◆ Source records:
|---|
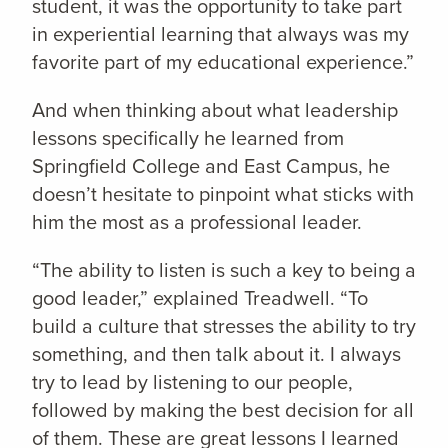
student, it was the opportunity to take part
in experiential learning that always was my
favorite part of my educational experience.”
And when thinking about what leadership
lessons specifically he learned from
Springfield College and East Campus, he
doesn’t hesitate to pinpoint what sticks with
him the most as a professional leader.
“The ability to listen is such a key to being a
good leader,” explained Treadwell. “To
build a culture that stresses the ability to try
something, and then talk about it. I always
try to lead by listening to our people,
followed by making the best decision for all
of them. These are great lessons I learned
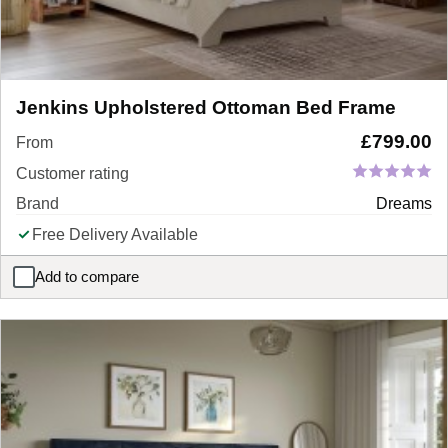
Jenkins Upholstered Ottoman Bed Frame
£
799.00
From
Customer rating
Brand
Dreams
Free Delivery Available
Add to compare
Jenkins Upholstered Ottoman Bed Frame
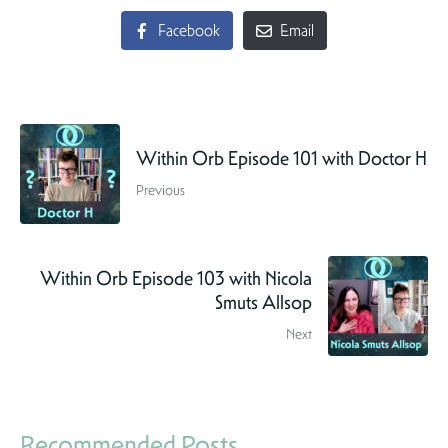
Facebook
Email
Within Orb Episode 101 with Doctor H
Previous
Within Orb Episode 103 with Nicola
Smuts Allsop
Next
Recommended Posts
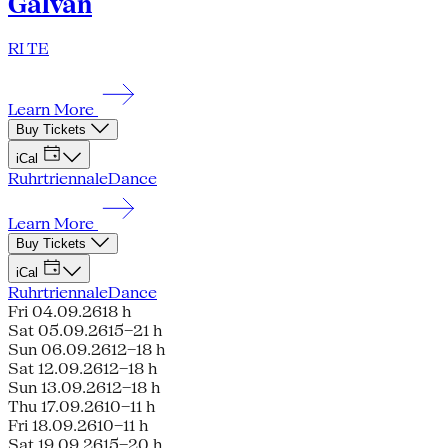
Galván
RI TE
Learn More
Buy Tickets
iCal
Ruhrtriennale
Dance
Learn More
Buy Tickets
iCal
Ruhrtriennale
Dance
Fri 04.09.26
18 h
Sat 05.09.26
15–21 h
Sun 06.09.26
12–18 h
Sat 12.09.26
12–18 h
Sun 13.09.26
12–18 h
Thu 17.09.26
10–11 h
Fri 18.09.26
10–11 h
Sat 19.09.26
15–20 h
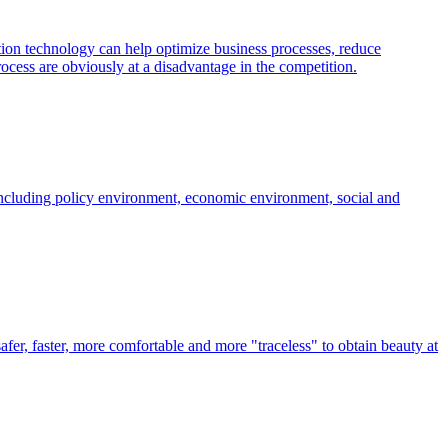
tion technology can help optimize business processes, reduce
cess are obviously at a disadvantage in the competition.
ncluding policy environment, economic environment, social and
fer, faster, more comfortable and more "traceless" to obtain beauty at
|---|
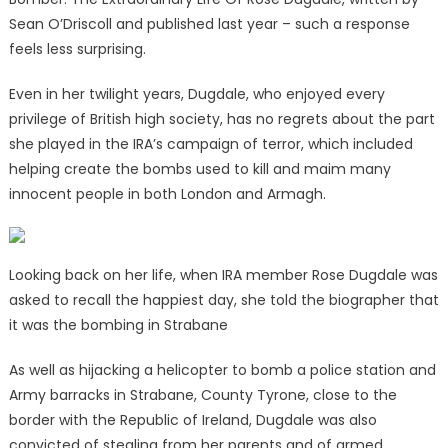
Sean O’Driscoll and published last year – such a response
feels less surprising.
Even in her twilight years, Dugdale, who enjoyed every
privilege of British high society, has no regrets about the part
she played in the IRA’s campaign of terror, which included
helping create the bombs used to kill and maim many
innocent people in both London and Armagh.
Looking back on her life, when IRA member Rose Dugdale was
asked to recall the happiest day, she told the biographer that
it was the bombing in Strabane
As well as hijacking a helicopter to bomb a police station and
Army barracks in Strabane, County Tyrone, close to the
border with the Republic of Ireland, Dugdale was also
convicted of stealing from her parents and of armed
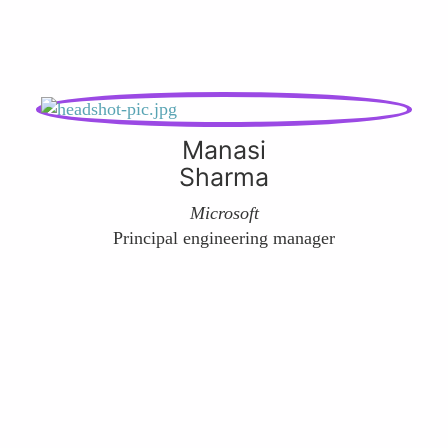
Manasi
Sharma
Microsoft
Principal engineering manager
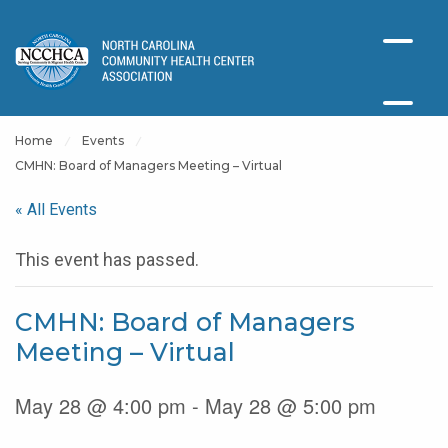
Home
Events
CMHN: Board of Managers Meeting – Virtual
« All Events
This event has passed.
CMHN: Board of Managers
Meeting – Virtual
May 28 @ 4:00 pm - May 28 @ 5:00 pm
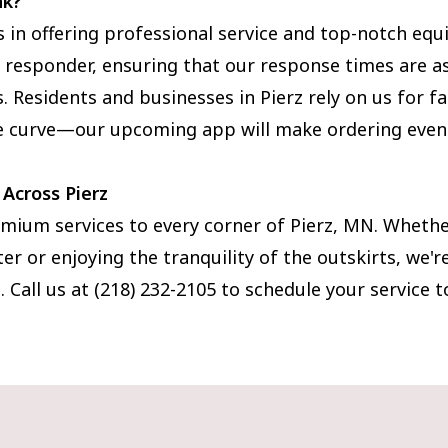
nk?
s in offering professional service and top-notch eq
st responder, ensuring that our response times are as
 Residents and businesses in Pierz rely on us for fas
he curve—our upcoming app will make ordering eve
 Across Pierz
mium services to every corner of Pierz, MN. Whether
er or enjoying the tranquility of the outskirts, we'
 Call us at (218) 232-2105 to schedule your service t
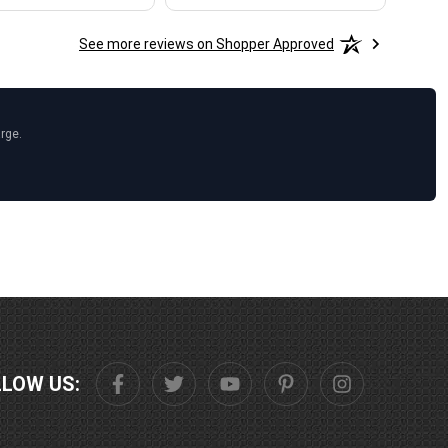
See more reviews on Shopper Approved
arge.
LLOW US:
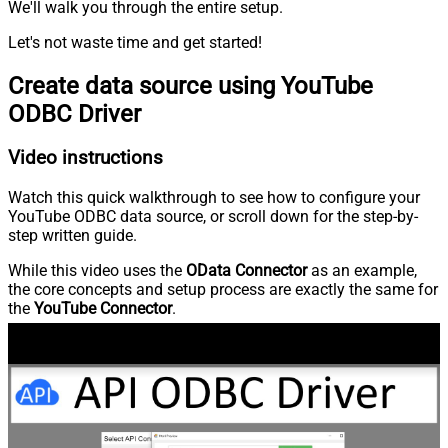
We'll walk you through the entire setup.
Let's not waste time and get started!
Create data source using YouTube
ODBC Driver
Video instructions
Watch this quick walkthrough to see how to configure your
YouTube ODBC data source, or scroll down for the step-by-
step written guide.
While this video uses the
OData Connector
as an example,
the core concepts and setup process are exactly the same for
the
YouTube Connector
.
|---|
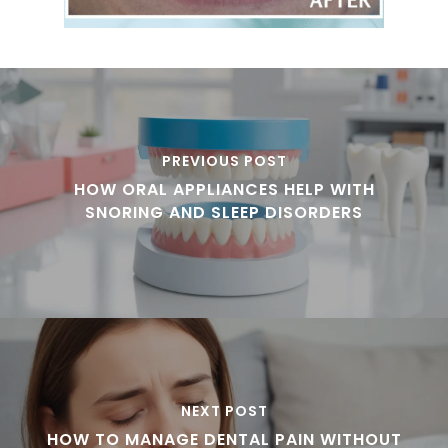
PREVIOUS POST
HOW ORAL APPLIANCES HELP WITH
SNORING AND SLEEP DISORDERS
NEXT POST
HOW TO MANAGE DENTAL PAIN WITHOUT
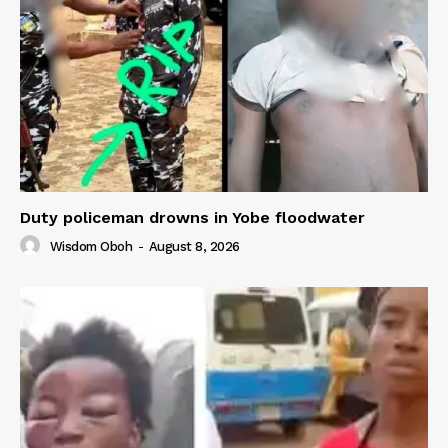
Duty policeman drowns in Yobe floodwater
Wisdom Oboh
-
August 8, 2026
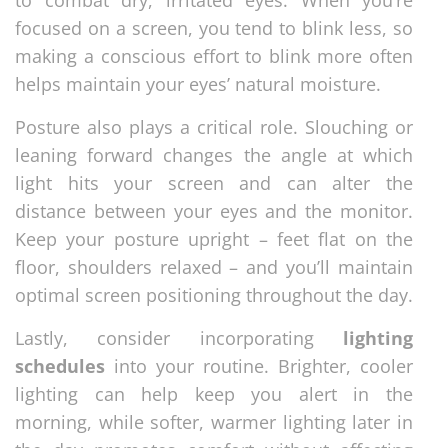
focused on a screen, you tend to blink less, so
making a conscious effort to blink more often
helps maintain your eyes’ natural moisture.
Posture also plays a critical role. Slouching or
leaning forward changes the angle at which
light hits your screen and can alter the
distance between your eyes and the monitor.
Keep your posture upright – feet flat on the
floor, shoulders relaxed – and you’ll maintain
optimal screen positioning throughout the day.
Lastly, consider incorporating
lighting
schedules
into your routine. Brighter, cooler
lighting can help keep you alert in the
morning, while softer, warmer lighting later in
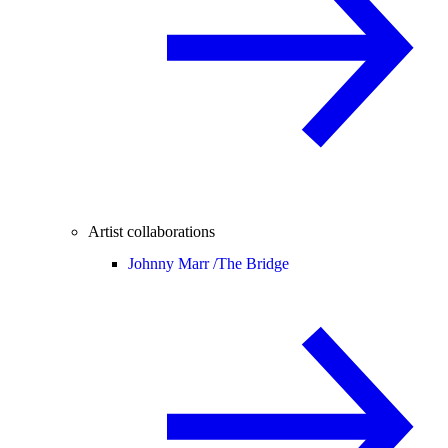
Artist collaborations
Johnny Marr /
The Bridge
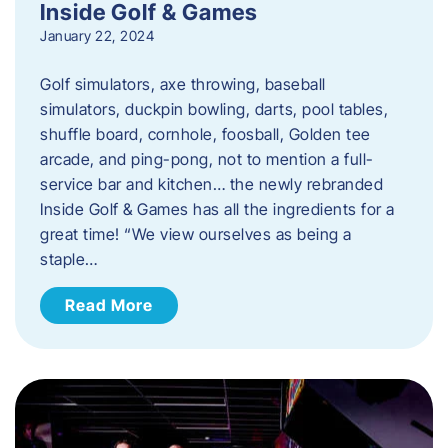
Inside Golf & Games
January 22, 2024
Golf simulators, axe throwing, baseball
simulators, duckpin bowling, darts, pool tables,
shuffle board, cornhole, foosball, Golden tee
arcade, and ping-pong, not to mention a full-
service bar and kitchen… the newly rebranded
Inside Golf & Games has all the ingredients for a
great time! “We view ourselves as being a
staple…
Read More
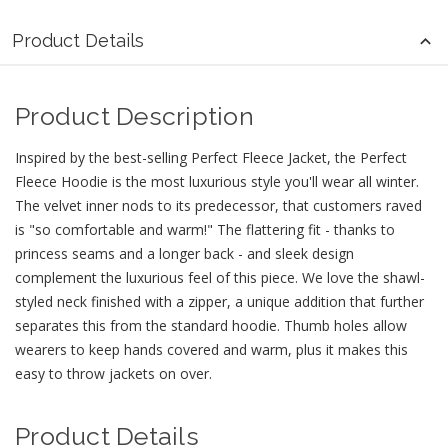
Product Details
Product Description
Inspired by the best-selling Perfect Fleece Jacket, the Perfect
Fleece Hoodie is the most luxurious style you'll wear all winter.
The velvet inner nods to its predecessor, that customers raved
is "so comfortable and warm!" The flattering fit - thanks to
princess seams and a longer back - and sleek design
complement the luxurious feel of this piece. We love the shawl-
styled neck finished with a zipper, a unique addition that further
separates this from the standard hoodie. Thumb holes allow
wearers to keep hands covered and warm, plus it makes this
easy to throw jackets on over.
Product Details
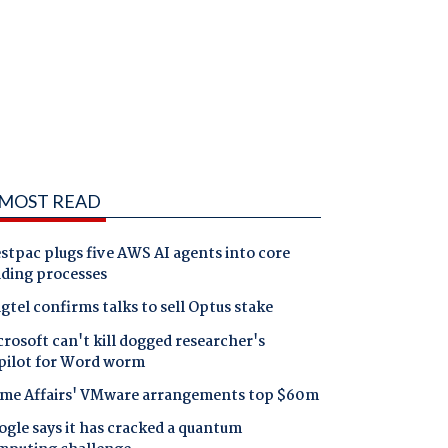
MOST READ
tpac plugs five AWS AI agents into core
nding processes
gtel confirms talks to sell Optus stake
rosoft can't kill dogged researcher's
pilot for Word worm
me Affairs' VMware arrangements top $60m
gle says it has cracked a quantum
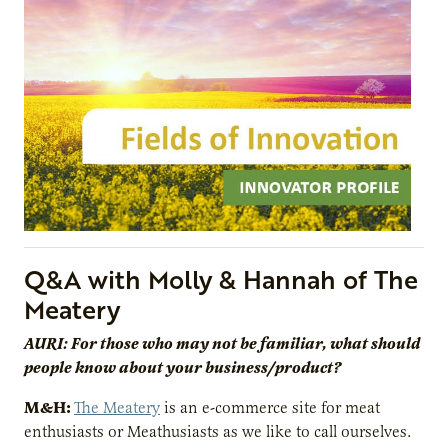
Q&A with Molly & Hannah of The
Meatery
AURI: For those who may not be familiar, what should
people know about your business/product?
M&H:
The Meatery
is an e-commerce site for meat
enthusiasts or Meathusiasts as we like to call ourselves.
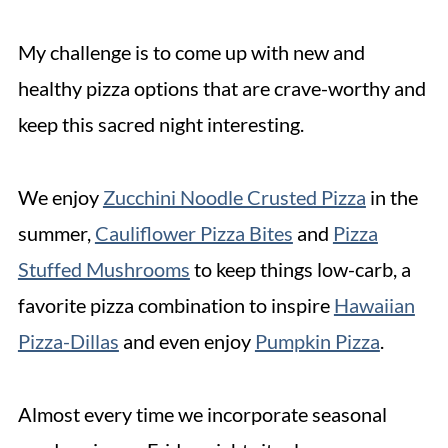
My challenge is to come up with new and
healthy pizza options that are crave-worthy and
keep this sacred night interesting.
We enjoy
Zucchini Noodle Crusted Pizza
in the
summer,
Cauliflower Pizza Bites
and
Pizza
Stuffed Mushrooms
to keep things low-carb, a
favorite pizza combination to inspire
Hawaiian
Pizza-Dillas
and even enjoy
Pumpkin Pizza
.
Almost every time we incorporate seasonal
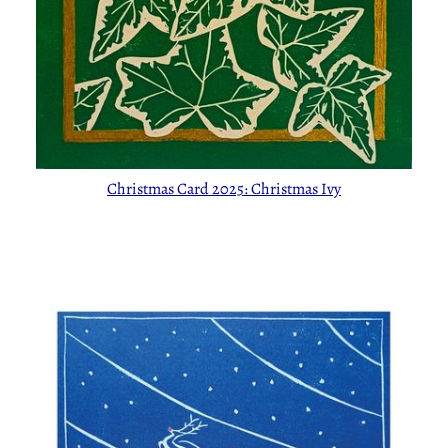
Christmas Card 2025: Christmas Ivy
|---|
◆ Work to be completed: Copy exactly the lines of the listing above between the one holding "Add to compare" and the one holding "fer, faster, more", inclusive; omit all pictures.

◆ Your solution:
Add to compare
Jenkins Upholstered Ottoman Bed Frame
Facebook
Email
Within Orb Episode 101 with Doctor H
Previous
Within Orb Episode 103 with Nicola
Smuts Allsop
Next
Recommended Posts
Galván
RI TE
Learn More
Buy Tickets
iCal
Ruhrtriennale
Dance
Learn More
Buy Tickets
iCal
Ruhrtriennale
Dance
Fri 04.09.26
18 h
Sat 05.09.26
15–21 h
Sun 06.09.26
12–18 h
Sat 12.09.26
12–18 h
Sun 13.09.26
12–18 h
Thu 17.09.26
10–11 h
Fri 18.09.26
10–11 h
Sat 19.09.26
15–20 h
tion technology can help optimize business processes, reduce
cess are obviously at a disadvantage in the competition.
ncluding policy environment, economic environment, social and
fer, faster, more comfortable and more "traceless" to obtain beauty at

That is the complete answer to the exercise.